In The Transportation Business one also encounters miraculous flight (chameckilerner’s entrancing video Flying Lesson, 2007); illegal scuba diving through famous European waterways (underwater photographs by Klara Hobza from her ongoing Diving Through Europe project); specific sounds transported into visual forms (drawings by Ander Mikalson); mind-blowing, consciousness-altering paintings (Bruce Pearson, Sarah Walker); an equally consciousness-altering transformation of a copy of a negative by Brassaï (Sebastiaan Bremer); and a celebratory, yet enigmatic, bouquet of flowers tossed into the air at the end of a pier in Russia (a photograph by Matt King). All of these works constitute the various forms of transportation and flowing imagination coursing through the exhibition. There is also is a very special poem (which is yours for the taking) by New York-based Mexican poet Mónica de la Torre. It’s her wonderful meditation on travel, alertness, openness and Mexican highways.

About Sebastiaan Bremer

Sebastiaan Bremer was born in Amsterdam, The Netherlands, in 1970. He attended the open studio program at the Vrije Academie in The Hague from 1989 until 1991. During his early years he meticulously reproduced personal photographs in paint. He received the Werkbeurs Grant from FBKVB in Holland and moved to New York in 1992, where he began to work primarily in black and white, reemphasizing his connection to photography. In 1994 he had his first solo show at Galerie Reisel, Holland, and began exhibiting in as well as curating group shows. He was assistant to several artists in New York, and worked on production for the photographers Inez van Lamsweerde and Vinoodh Matadin from 1996 until 2000. In 1998 he produced Liza May Post’s film and photograph ”Trying”. In that same year he attended the Skowhegan School of Painting and Sculpture in Maine, where he began experimenting with murals, collage paintings, and drawing directly on photographs, the style which he continues to use today. In 1999 he finished his first large scale ink on C-print drawing entitled 10 AM-PM. In 2001 he had his solo debut, ”Veronica”, at Roebling Hall, New York. Bremer’s work is part of several important collections in the US and abroad, including the Victoria & Albert Museum, London; Museum of Modern Art, New York; Los Angeles County Museum of Art; The Zabludowicz Trust, London; The Rabobank collection, The Netherlands; AKZO Nobel collection, The Netherlands; Lodeveans Contemporary LLP, London; and the Berger Collection, Zurich. Sebastiaan Bremer’s artwork has been exhibited at the Tate Modern, London; the Brooklyn Museum of Art; The Aldrich Museum, Connecticut; MoMA PS1, New York; and at Het Gemeentemuseum, The Hague.
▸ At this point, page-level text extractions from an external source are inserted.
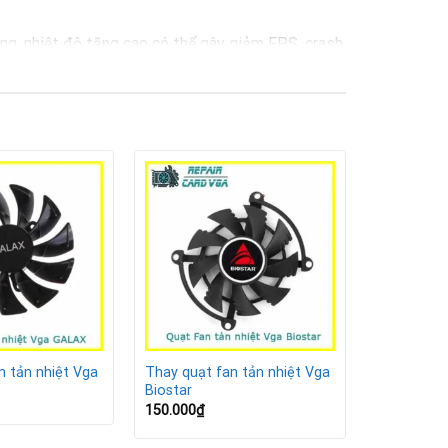
ng, nhiệt độ tăng cao có thể gây giảm FPS, crash
 hiệu suất, kéo dài tuổi thọ VGA và đảm bảo trải
ết kiệm chi phí so với mua card mới.
 đề:
n tản nhiệt Vga
Thay quạt fan tản nhiệt Vga
Biostar
150.000
₫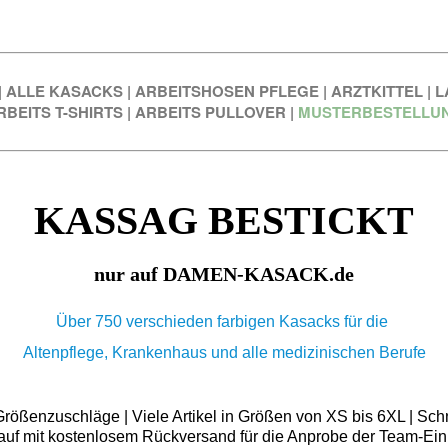
|
ALLE KASACKS
|
ARBEITSHOSEN PFLEGE
|
ARZTKITTEL
|
L
RBEITS T-SHIRTS
|
ARBEITS PULLOVER
|
MUSTERBESTELLU
KASSAG BESTICKT
nur auf DAMEN-KASACK.de
Über 750 verschieden farbigen Kasacks für die
Altenpflege, Krankenhaus und alle medizinischen Berufe
ößenzuschläge | Viele Artikel in Größen von XS bis 6XL | Schn
auf mit kostenlosem Rückversand für die Anprobe der Team-Ein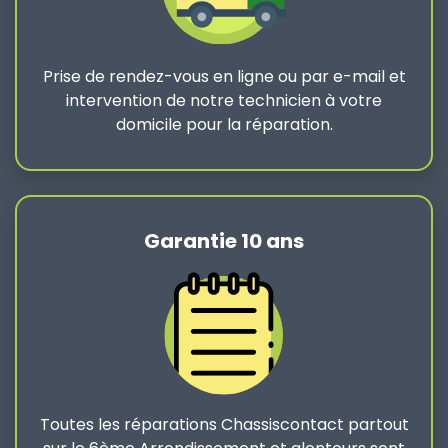
Prise de rendez-vous en ligne ou par e-mail et
intervention de notre technicien à votre
domicile pour la réparation.
Garantie 10 ans
Toutes les réparations Chassiscontact partout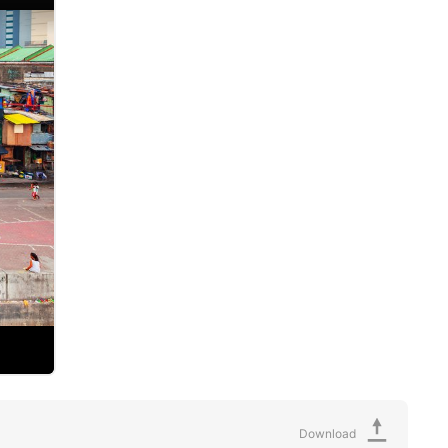
Download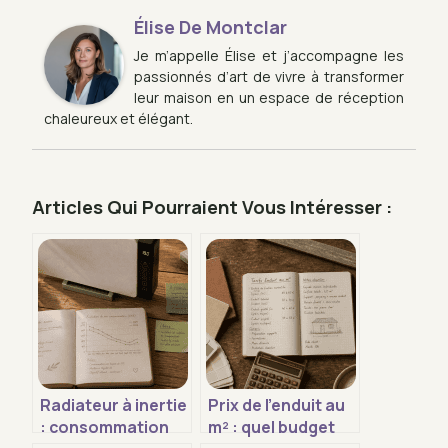
Élise De Montclar
Je m’appelle Élise et j’accompagne les
passionnés d’art de vivre à transformer
leur maison en un espace de réception
chaleureux et élégant.
Articles Qui Pourraient Vous Intéresser :
Radiateur à inertie
Prix de l’enduit au
: consommation
m² : quel budget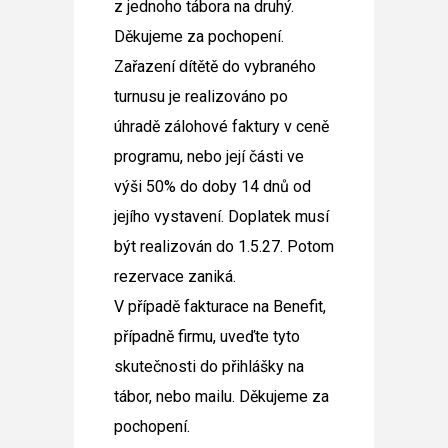
z jednoho tábora na druhý.
Děkujeme za pochopení.
Zařazení dítětě do vybraného
turnusu je realizováno po
úhradě zálohové faktury v ceně
programu, nebo její části ve
výši 50% do doby 14 dnů od
jejího vystavení. Doplatek musí
být realizován do 1.5.27. Potom
rezervace zaniká.
V případě fakturace na Benefit,
případně firmu, uveďte tyto
skutečnosti do přihlášky na
tábor, nebo mailu. Děkujeme za
pochopení.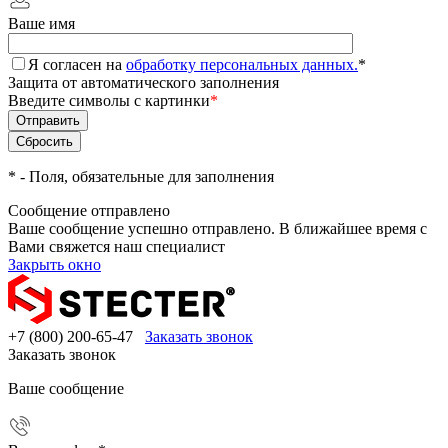
Ваше имя
Я согласен на
обработку персональных данных.
*
Защита от автоматического заполнения
Введите символы с картинки
*
*
- Поля, обязательные для заполнения
Сообщение отправлено
Ваше сообщение успешно отправлено. В ближайшее время с
Вами свяжется наш специалист
Закрыть окно
+7 (800) 200-65-47
Заказать звонок
Заказать звонок
Ваше сообщение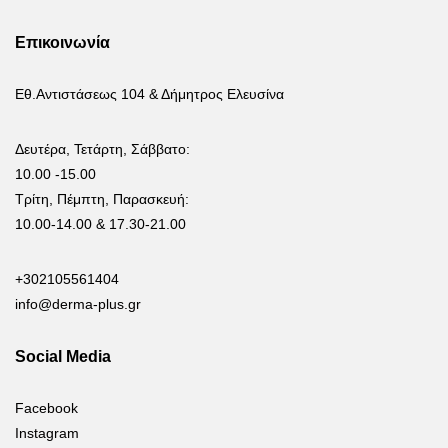
Επικοινωνία
Εθ.Αντιστάσεως 104 & Δήμητρος Ελευσίνα
Δευτέρα, Τετάρτη, Σάββατο:
10.00 -15.00
Τρίτη, Πέμπτη, Παρασκευή:
10.00-14.00 & 17.30-21.00
+302105561404
info@derma-plus.gr
Social Media
Facebook
Instagram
He has had solo exhibitions at Air de Paris; Galerie Barbara Thumm, Berlin; Roebling Hall, New York; James Fuentes, New York; BravinLee Programs, New York; Hales Gallery, London; Mia Sundberg Galleri, Stockholm; Edwynn Houk Gallery, New York and Zurich; and Het Gemeentemuseum, The Hague. He was an artist in residence at Het Vijfde Seizoen in the Netherlands in 2009. Bremer has been a visiting artist and guest lecturer at Virginia Commonwealth University in Richmond, Virginia; Cooper Union, New York; The Royal Danish Academy of Fine Arts, Copenhagen; the University of Vermont; and the School of Visual Arts, New York City.